EXERCISE DETAILS> Lines from the one containing "SPECIAL ISSUES" through the final line of the records below are needed, copied exactly, with no pictures.

Page-level text extractions:
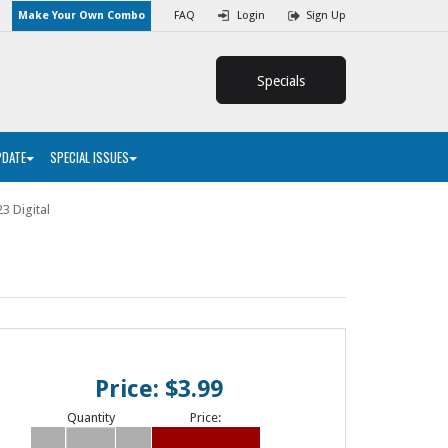
Make Your Own Combo
FAQ
Login
Sign Up
Specials
PDATE
SPECIAL ISSUES
3 Digital
Price: $3.99
Quantity
Price:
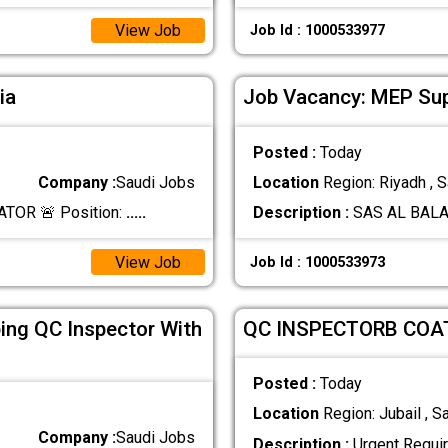
View Job
Job Id : 1000533977
ia
Job Vacancy: MEP Su
Posted :
Today
Company :
Saudi Jobs
Location
Region: Riyadh , S
TOR 🚨 Position:
.....
Description :
SAS AL BALAD
View Job
Job Id : 1000533973
ing QC Inspector With
QC INSPECTORB COAT
Posted :
Today
Location
Region: Jubail , S
Company :
Saudi Jobs
Description :
Urgent Requi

WRITTEN ANSWER>
SPECIAL ISSUES
3 Digital
Price: $3.99
Quantity
Price:
View Job
Job Id : 1000533977
ia
Job Vacancy: MEP Su
Posted :
Today
Company :
Saudi Jobs
Location
Region: Riyadh , S
TOR 🚨 Position:
.....
Description :
SAS AL BALAD
View Job
Job Id : 1000533973
ing QC Inspector With
QC INSPECTORB COAT
Posted :
Today
Location
Region: Jubail , S
Company :
Saudi Jobs
Description :
Urgent Requi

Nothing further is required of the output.